Just yesterday, JB Hi-Fi recorded a 14.54 per cent increase in shares at its highest point after a 5.1 per cent revenue climb to $4 billion for the first half of 2020.
But on the broader economy, JB Hi-Fi chief executive Richard Murray said his concern was the possibility of the RBA imposing dramatic interest rate cuts, sending the wrong message to consumers and eroding confidence in the economy, he told ABC News.
‘I worry at times that the continued cutting of interest rates says to consumers, well, there’s something they should be worried, whereas at the moment I think the economy is in pretty good shape,’ Murray told senior business reporter for ABC News, Peter Ryan.

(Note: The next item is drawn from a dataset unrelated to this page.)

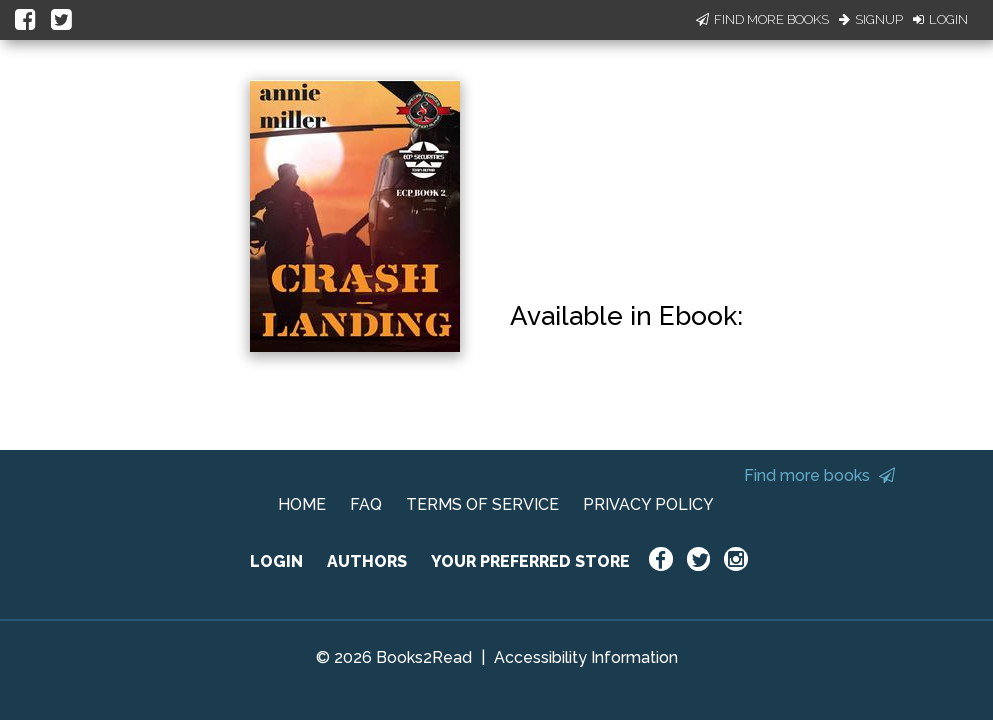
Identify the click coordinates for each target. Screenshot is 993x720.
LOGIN (276, 561)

‘We’ve always said across the economy all we want is stable government policy, stable economic growth… From a stores perspective, absolutely haven’t seen any impact (from the bushfires and coronavirus)… across the board, the sales numbers has certainly don’t show it,’ Murray said.
If there is any supply shortage from the coronavirus outbreak in China, where most electronics manufacturers, including Foxconn, are located – it will be evident within four to six weeks, according to Murray.
‘As the factories re-open post-Chinese New Year, which has been extended, we’ll start to get a better sense of if some suppliers — that if they’ve been caught short. I think we’ll have a much better sense in four to six weeks, just as those factories re-open.’
Murray concluded that as long as the government implements policies and projects that create productivity for the economy, it will stimulate financial growth.